Repeat exactly the lines below that lie between the line with "was nearly a" and the line with "Goal: $27,290 USD", counting both of those lines as part of the answer.

------------------------

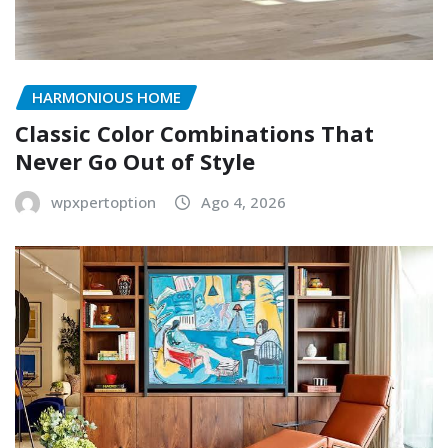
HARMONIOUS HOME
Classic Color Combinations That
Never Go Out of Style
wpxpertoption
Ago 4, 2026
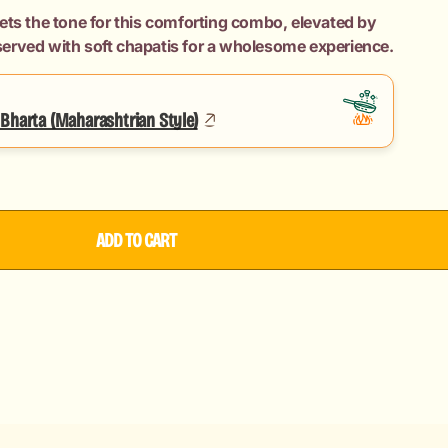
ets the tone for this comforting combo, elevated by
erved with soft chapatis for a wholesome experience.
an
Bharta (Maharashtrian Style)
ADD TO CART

------------------------

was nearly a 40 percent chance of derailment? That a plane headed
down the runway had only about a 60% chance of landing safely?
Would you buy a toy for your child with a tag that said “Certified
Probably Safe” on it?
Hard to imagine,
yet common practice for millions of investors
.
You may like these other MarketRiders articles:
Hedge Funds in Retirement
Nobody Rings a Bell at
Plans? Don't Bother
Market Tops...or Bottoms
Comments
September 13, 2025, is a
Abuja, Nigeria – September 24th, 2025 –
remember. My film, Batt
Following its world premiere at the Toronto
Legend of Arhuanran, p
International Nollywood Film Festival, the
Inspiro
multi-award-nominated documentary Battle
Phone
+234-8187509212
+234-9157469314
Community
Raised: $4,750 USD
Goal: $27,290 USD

------------------------

(Task response)
was nearly a 40 percent chance of derailment? That a plane headed
down the runway had only about a 60% chance of landing safely?
Would you buy a toy for your child with a tag that said “Certified
Probably Safe” on it?
Hard to imagine,
yet common practice for millions of investors
.
You may like these other MarketRiders articles:
Hedge Funds in Retirement
Nobody Rings a Bell at
Plans? Don't Bother
Market Tops...or Bottoms
Comments
September 13, 2025, is a
Abuja, Nigeria – September 24th, 2025 –
remember. My film, Batt
Following its world premiere at the Toronto
Legend of Arhuanran, p
International Nollywood Film Festival, the
Inspiro
multi-award-nominated documentary Battle
Phone
+234-8187509212
+234-9157469314
Community
Raised: $4,750 USD
Goal: $27,290 USD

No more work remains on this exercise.